▸ **WHAT TO PRODUCE**: Your transcription must include every record word for word and no pictures.

[Extracted data entries]
---+---
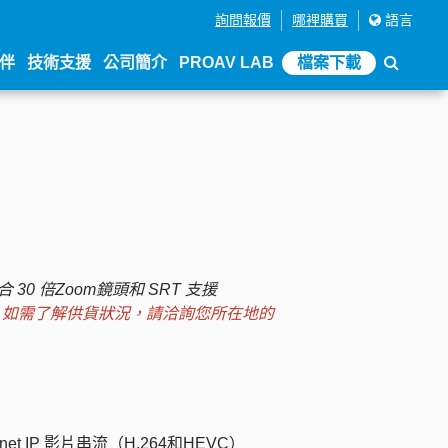
詢問報價
哪裡購買
語言
伴
技術支援
公司簡介
PROAV LAB
檔案下載
合 30 倍Zoom鏡頭和 SRT 支援
品庫存，如需了解供貨狀況，請洽詢您所在地的
et IP 影片串流（H.264和HEVC）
---+---
▸ **RESULT**:
詢問報價
哪裡購買
語言
伴
技術支援
公司簡介
PROAV LAB
檔案下載
合 30 倍Zoom鏡頭和 SRT 支援
品庫存，如需了解供貨狀況，請洽詢您所在地的
et IP 影片串流（H.264和HEVC）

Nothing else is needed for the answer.